For the working fluid pump, the balance equations are as follows:

$$\mathrm{Mass}:{\dot{m}}_5={\dot{m}}_6$$

(20)

$$\mathrm{Energy}:{\dot{m}}_5{h}_5+{\dot{P}}_{\mathrm{wf}}={\dot{m}}_6{h}_6$$

(21)

$$\mathrm{Entropy}:{\dot{m}}_5{s}_5+{\dot{S}}_{\mathrm{gen},\mathrm{WF}}={\dot{m}}_6{s}_6$$

(22)

$$\mathrm{Exergy}:{\dot{m}}_{5}e{x}_5+{\dot{P}}_{\mathrm{WF}}={\dot{m}}_{6}e{x}_6+E{x}_{\mathrm{des},\mathrm{WF}}$$

(23)

For the PGC, the absorbed heat from the heat source can be calculated by Equation (24).

$$Q_{\mathrm{in}}={\dot{m}}_{\mathrm{WF}},h_3-h_5,$$

(24)

The output power of the turbine W_t can be obtained by the Equation (25).

$$W_{\mathrm{t}}=\tau {\dot{m}}_{\mathrm{WF}}(h_3-h_4)$$

(25)

where τ is the efficiency of the turbine.

The power consumption of the working fluid pump P_WF can be obtained from Equation (26).

$$P_{\mathrm{WF}}=\frac{V_{\mathrm{WF}}(p_6-p_5)}{{\theta }_{\mathrm{WF}}}$$

(26)

where V_WF is volume flow rate of the working fluid (m³/s), p₅ and p₆ the pressure at working fluid pump inlet and outlet (kPa), and θ_WF the working fluid pump efficiency.

The net output power of the PGC is:

$$W_{\mathrm{out}}=W_{\mathrm{t}}-P_{\mathrm{WF}}$$

(27)

3.3. DCMD Water Production Sub-Cycle

3.3.1. Mass and Heat Transfer Model

By means of CFD simulation, the mass and heat transfer model of DCMD desalination are constructed by considering both the flow behavior and heat transfer in the flow channels of the DCMD module and through the membrane pores.

(1) Macro-flow and heat transfer in the feed and permeate channel

The macro-flow in the feed and permeate channel are simulated based on the continuity equation, N-S equations, the energy equation and the k-ε turbulence model.

(2) Micro flow of the vapor molecules and the heat transfer across the membrane

The micro transmembrane flow of water vapor causes the mass transfer between the feed and the permeate channel. During the transmembrane mass transfer process of DCMD, the membrane mass flux (mass flow rate per unit membrane area) can be calculated by Equation (28).

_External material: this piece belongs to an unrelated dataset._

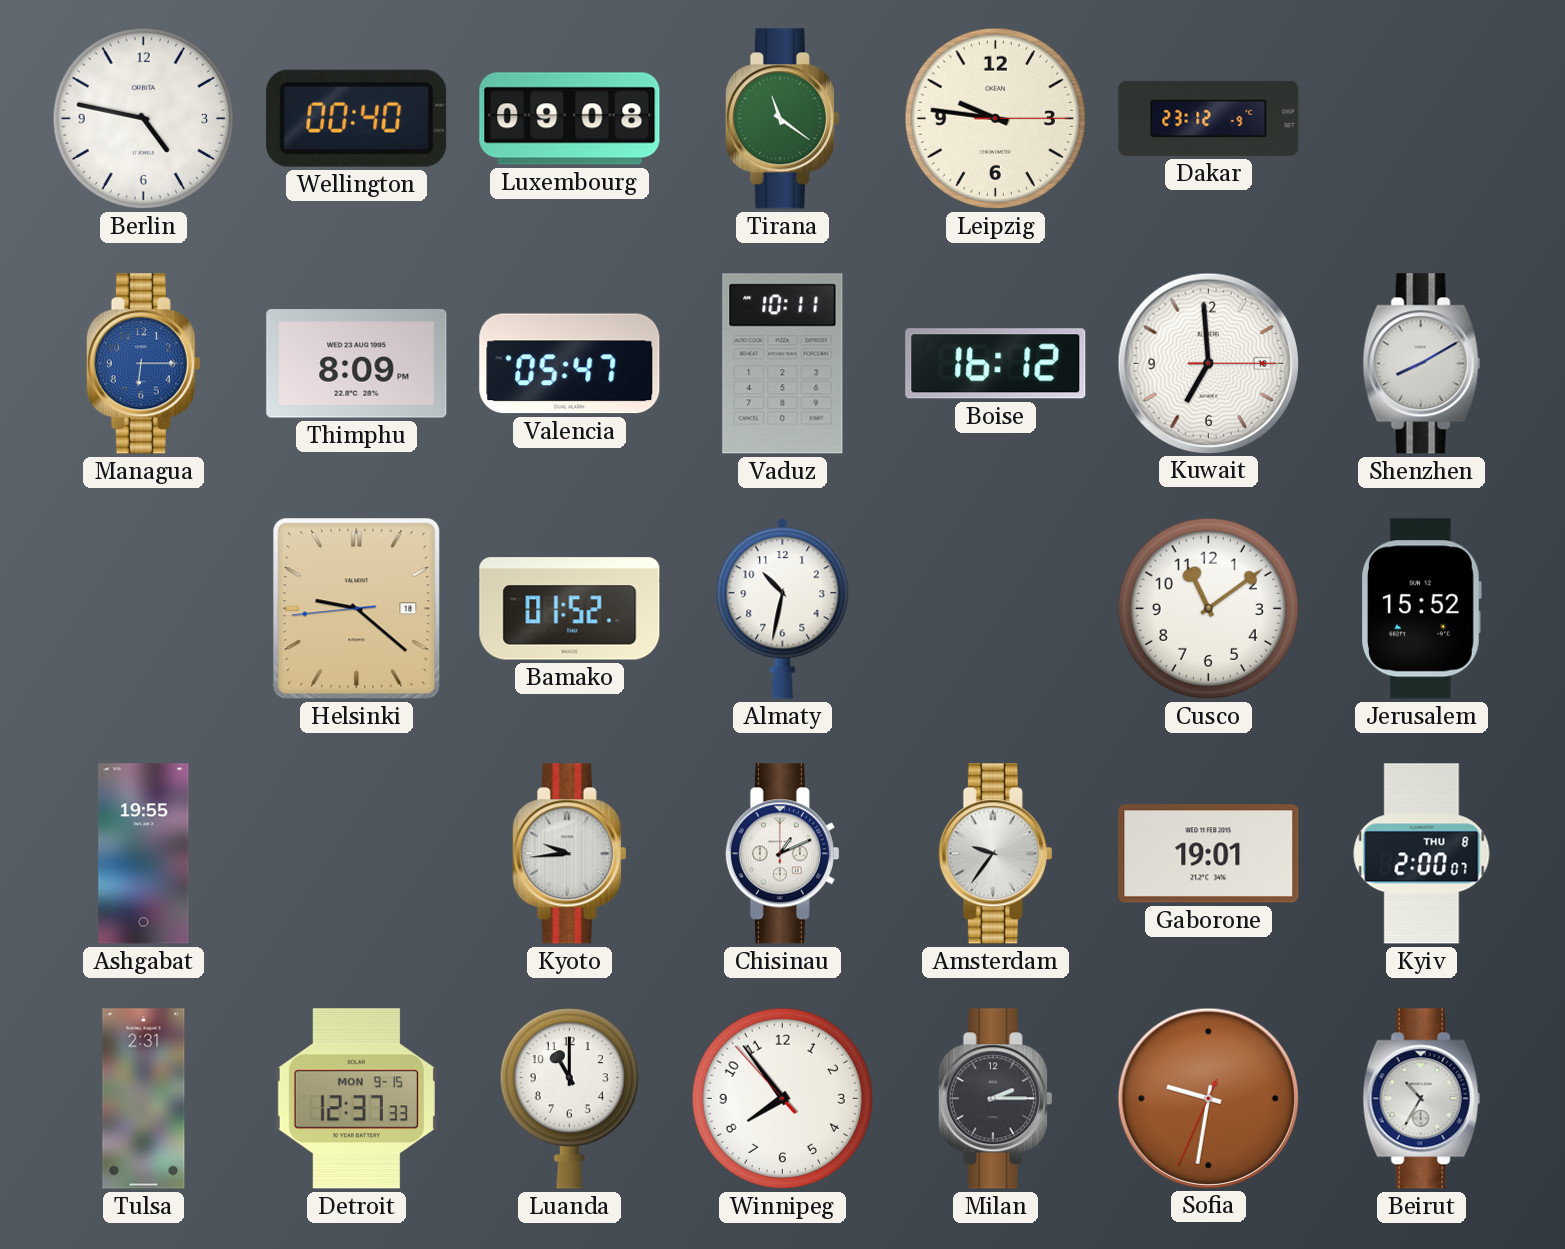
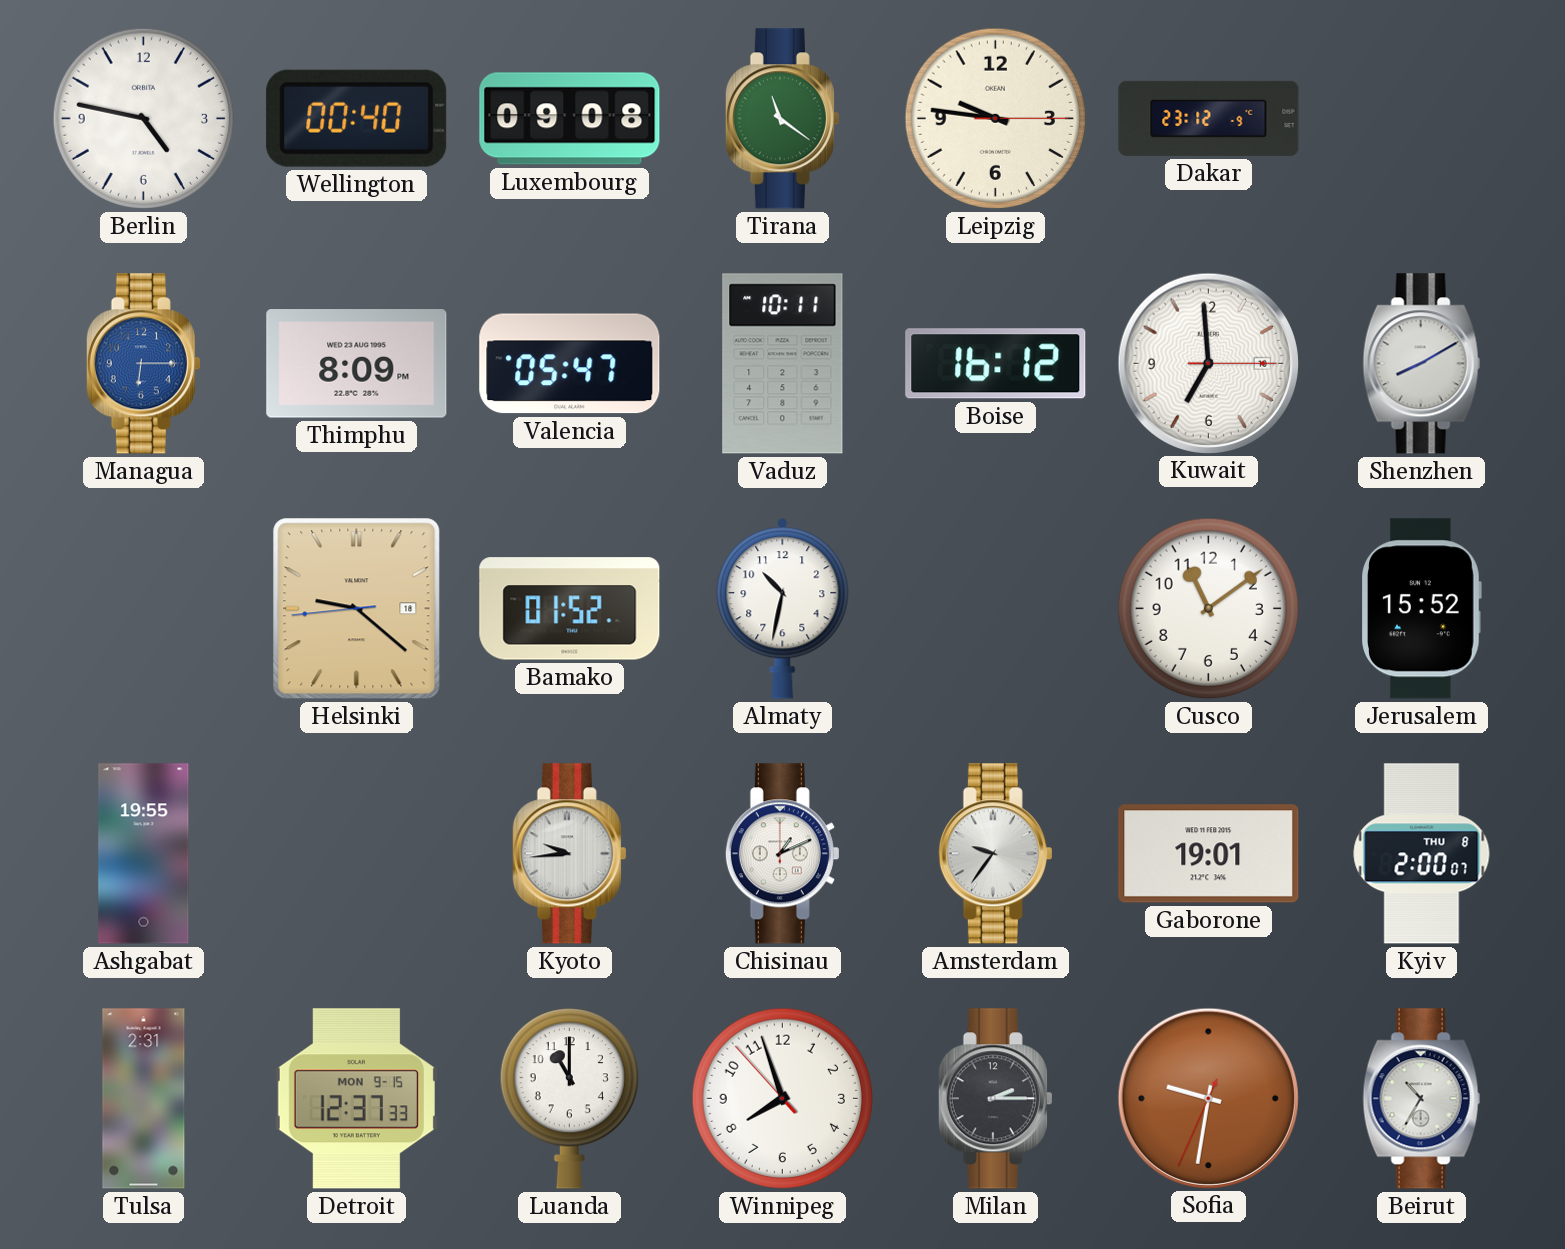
Winnipeg: 7:53 -> 7:56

$$J_{\mathrm{M}}=K_{\mathrm{M}}\left(p_{\mathrm{F},\mathrm{W}}-p_{\mathrm{P},\mathrm{W}}\right)$$

(28)

where K_M (kg·m⁻²·s⁻¹·Pa⁻¹) is the mass transfer coefficient and depends on the transmembrane mass transfer mode. p_F,W (Pa) and p_p,w (Pa) are the partial pressures of water vapor on the feed channel and the permeate channel, respectively. The subscripts “F” and “P” represent the feed channel and the permeate channel, respectively, and the subscripts “W” and “M” represent the parameters of main flow and on the membrane surface. p_F,W can be calculated by Equation (29), where γ_W is the activity coefficient of water, which is calculated by Equation (30) [24]; X_NaCl is the molar fraction of NaCl in feed seawater and is calculated by Equation (31).The saturated vapor pressure p_v^s(T) (Pa) of pure water at different temperatures T (K) can be obtained from the Antoine Equation (32).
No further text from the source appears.